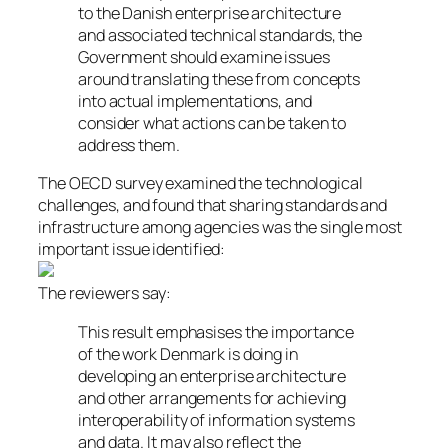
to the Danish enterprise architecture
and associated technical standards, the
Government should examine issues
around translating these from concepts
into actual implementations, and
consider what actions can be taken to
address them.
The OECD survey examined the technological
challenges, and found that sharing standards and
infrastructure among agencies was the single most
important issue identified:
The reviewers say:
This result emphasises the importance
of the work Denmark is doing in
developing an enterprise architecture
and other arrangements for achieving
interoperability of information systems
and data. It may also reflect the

==

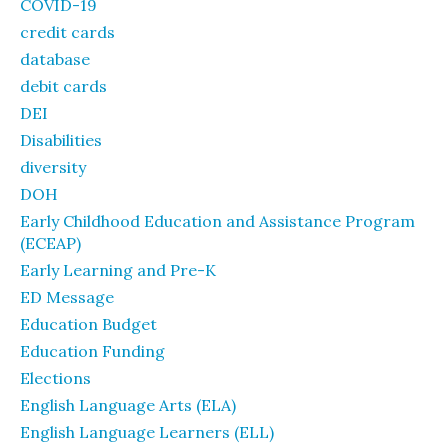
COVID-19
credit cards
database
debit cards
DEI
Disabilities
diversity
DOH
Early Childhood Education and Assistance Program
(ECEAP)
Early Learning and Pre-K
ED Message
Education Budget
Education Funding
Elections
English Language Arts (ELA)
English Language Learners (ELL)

---

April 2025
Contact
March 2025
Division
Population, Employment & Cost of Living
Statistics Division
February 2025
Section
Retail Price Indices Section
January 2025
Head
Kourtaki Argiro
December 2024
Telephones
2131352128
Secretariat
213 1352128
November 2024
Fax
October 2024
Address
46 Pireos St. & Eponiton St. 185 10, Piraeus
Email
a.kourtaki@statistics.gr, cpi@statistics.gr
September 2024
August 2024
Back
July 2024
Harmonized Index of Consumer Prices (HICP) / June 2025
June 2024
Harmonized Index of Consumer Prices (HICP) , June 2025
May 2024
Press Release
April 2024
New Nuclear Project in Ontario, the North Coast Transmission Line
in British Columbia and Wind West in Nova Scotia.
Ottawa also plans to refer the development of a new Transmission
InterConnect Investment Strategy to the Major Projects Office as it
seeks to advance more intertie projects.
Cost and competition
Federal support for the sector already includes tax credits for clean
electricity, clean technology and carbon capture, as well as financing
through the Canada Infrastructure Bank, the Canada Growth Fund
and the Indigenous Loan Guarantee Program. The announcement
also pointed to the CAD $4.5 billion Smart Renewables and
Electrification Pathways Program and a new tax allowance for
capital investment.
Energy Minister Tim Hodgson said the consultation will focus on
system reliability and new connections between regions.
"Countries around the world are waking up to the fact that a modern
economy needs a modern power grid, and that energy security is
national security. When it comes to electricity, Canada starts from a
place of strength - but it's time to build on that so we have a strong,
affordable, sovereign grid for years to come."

Exercise brief -> For this exercise, please output exactly the lines above starting at the line with "infrastructure among agencies" and ending at the line with "interoperability of information systems", ends included.

Answer to the exercise ->
infrastructure among agencies was the single most
important issue identified:
The reviewers say:
This result emphasises the importance
of the work Denmark is doing in
developing an enterprise architecture
and other arrangements for achieving
interoperability of information systems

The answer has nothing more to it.